** RECORD EXTRACTS follows **

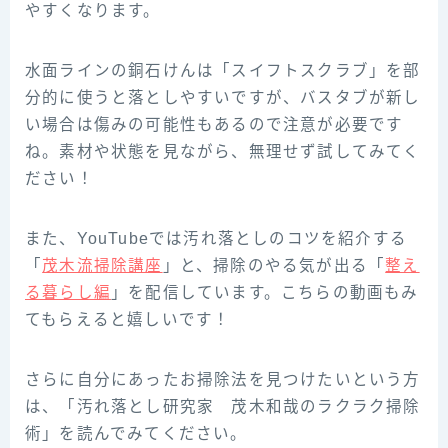
やすくなります。
水面ラインの銅石けんは「スイフトスクラブ」を部
分的に使うと落としやすいですが、バスタブが新し
い場合は傷みの可能性もあるので注意が必要です
ね。素材や状態を見ながら、無理せず試してみてく
ださい！
また、YouTubeでは汚れ落としのコツを紹介する
「
茂木流掃除講座
」と、掃除のやる気が出る「
整え
る暮らし編
」を配信しています。こちらの動画もみ
てもらえると嬉しいです！
さらに自分にあったお掃除法を見つけたいという方
は、「汚れ落とし研究家 茂木和哉のラクラク掃除
術」を読んでみてください。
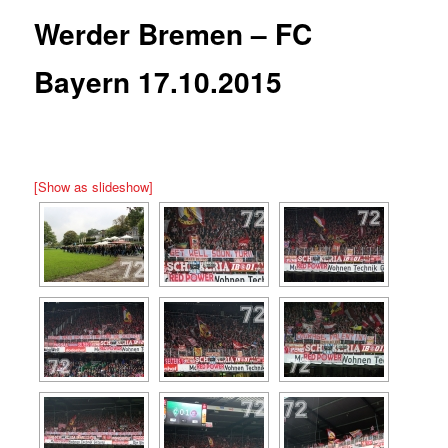
Werder Bremen – FC
Bayern 17.10.2015
[Show as slideshow]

** End of RECORD EXTRACTS **

_PROMPT_
Every entry should come back exactly as written, only without images.

_FINISHED EXERCISE_
やすくなります。
水面ラインの銅石けんは「スイフトスクラブ」を部
分的に使うと落としやすいですが、バスタブが新し
い場合は傷みの可能性もあるので注意が必要です
ね。素材や状態を見ながら、無理せず試してみてく
ださい！
また、YouTubeでは汚れ落としのコツを紹介する
「
茂木流掃除講座
」と、掃除のやる気が出る「
整え
る暮らし編
」を配信しています。こちらの動画もみ
てもらえると嬉しいです！
さらに自分にあったお掃除法を見つけたいという方
は、「汚れ落とし研究家 茂木和哉のラクラク掃除
術」を読んでみてください。
Werder Bremen – FC
Bayern 17.10.2015
[Show as slideshow]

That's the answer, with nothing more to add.